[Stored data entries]
--- START ---

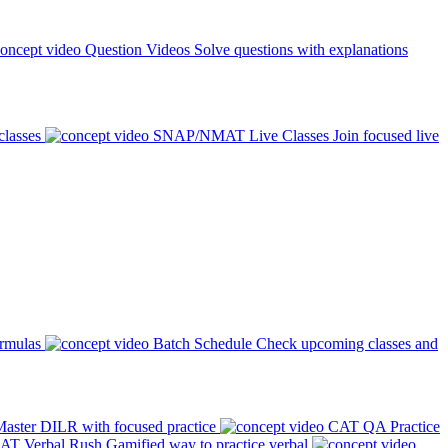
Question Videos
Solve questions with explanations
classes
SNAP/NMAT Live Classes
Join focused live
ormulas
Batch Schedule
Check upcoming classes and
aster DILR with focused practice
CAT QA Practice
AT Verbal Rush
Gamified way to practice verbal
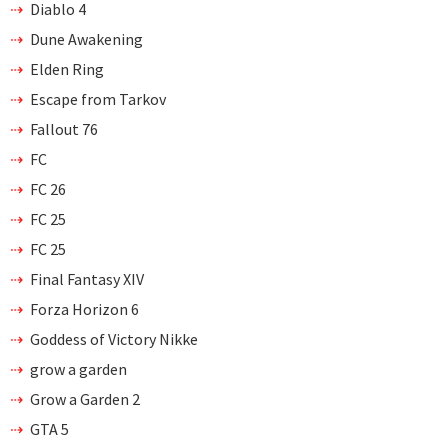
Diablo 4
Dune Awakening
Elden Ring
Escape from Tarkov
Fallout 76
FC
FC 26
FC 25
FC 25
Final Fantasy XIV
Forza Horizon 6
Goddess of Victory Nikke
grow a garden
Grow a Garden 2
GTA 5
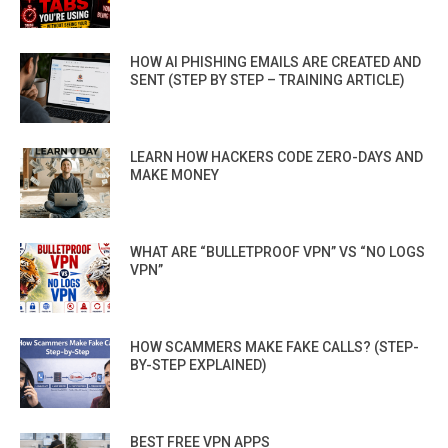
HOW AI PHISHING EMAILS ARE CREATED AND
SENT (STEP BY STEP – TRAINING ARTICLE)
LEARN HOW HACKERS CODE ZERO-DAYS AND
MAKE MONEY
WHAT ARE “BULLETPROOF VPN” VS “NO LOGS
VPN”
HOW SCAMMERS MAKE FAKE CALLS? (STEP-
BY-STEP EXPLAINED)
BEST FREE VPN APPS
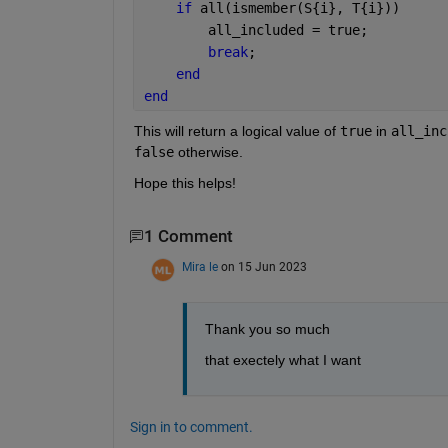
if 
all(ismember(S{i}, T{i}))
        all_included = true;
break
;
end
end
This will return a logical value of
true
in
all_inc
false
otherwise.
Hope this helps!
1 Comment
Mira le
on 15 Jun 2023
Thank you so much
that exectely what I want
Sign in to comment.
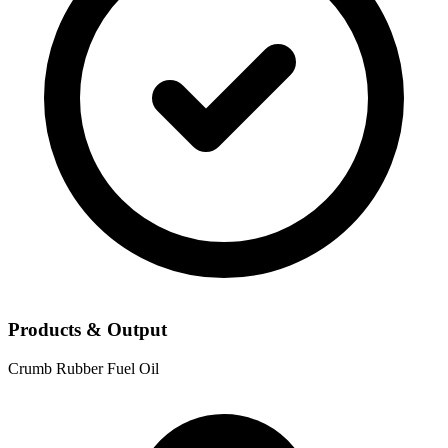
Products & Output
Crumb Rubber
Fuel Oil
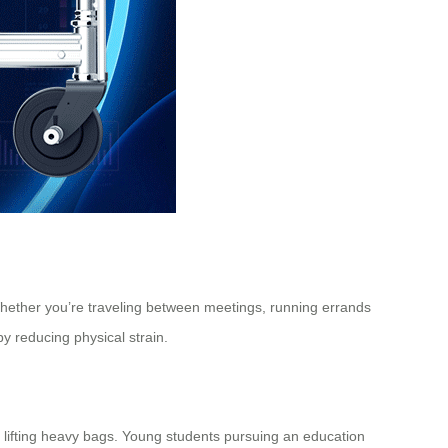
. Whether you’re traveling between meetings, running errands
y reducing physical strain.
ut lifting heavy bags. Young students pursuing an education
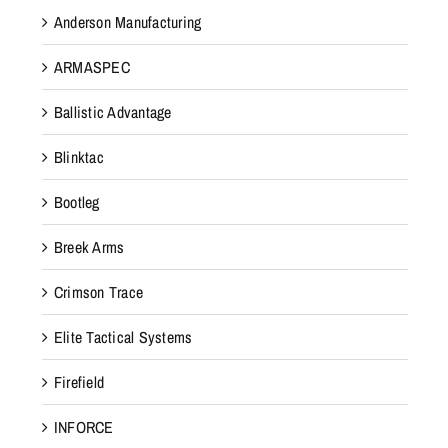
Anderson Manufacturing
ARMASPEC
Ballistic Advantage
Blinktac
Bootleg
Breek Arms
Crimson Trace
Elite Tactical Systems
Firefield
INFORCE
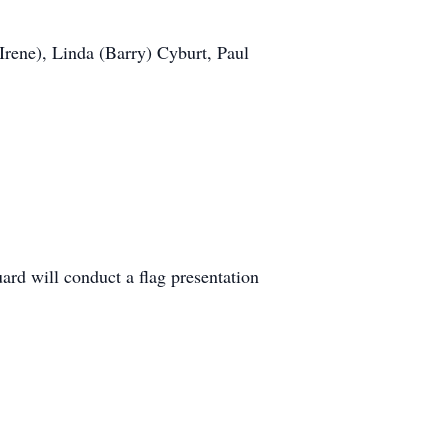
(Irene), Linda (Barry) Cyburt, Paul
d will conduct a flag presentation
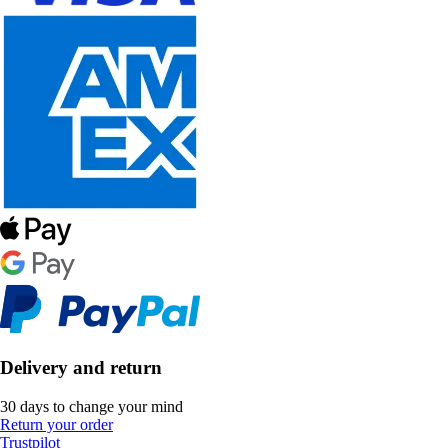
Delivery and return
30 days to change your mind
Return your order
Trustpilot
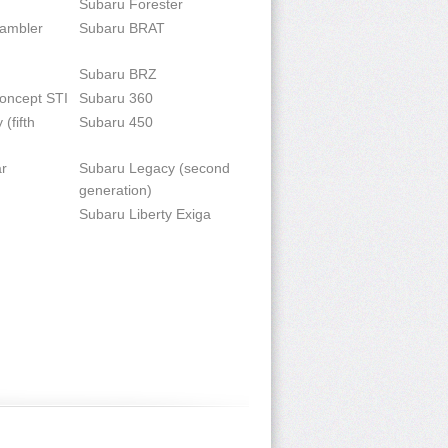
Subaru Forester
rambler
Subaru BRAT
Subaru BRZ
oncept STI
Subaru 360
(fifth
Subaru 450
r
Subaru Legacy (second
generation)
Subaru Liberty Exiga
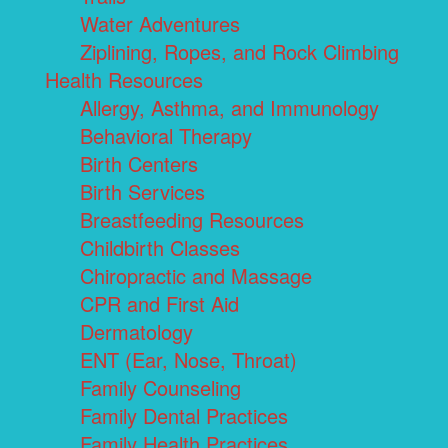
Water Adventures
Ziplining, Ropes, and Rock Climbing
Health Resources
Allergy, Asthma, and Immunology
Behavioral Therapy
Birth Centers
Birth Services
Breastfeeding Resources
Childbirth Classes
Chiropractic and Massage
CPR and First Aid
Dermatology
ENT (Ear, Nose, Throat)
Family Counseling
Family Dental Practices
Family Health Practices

--- END ---

**Task goal:** Retype all the data exactly, please, without pictures.

**Answer for the task:**
Question Videos
Solve questions with explanations
classes
SNAP/NMAT Live Classes
Join focused live
ormulas
Batch Schedule
Check upcoming classes and
aster DILR with focused practice
CAT QA Practice
AT Verbal Rush
Gamified way to practice verbal
Diablo 4
Dune Awakening
Elden Ring
Escape from Tarkov
Fallout 76
FC
FC 26
FC 25
FC 25
Final Fantasy XIV
Forza Horizon 6
Goddess of Victory Nikke
grow a garden
Grow a Garden 2
GTA 5
HOW AI PHISHING EMAILS ARE CREATED AND
SENT (STEP BY STEP – TRAINING ARTICLE)
LEARN HOW HACKERS CODE ZERO-DAYS AND
MAKE MONEY
WHAT ARE “BULLETPROOF VPN” VS “NO LOGS
VPN”
HOW SCAMMERS MAKE FAKE CALLS? (STEP-
BY-STEP EXPLAINED)
BEST FREE VPN APPS
if 
all(ismember(S{i}, T{i}))
        all_included = true;
break
;
end
end
This will return a logical value of
true
in
all_inc
false
otherwise.
Hope this helps!
1 Comment
Mira le
on 15 Jun 2023
Thank you so much
that exectely what I want
Sign in to comment.
Products & Output
Crumb Rubber
Fuel Oil
. Whether you’re traveling between meetings, running errands
y reducing physical strain.
ut lifting heavy bags. Young students pursuing an education
Anderson Manufacturing
ARMASPEC
Ballistic Advantage
Blinktac
Bootleg
Breek Arms
Crimson Trace
Elite Tactical Systems
Firefield
INFORCE
(Irene), Linda (Barry) Cyburt, Paul
d will conduct a flag presentation
Delivery and return
30 days to change your mind
Return your order
Trustpilot
Subaru Forester
rambler
Subaru BRAT
Subaru BRZ
oncept STI
Subaru 360
(fifth
Subaru 450
r
Subaru Legacy (second
generation)
Subaru Liberty Exiga
Water Adventures
Ziplining, Ropes, and Rock Climbing
Health Resources
Allergy, Asthma, and Immunology
Behavioral Therapy
Birth Centers
Birth Services
Breastfeeding Resources
Childbirth Classes
Chiropractic and Massage
CPR and First Aid
Dermatology
ENT (Ear, Nose, Throat)
Family Counseling
Family Dental Practices
Family Health Practices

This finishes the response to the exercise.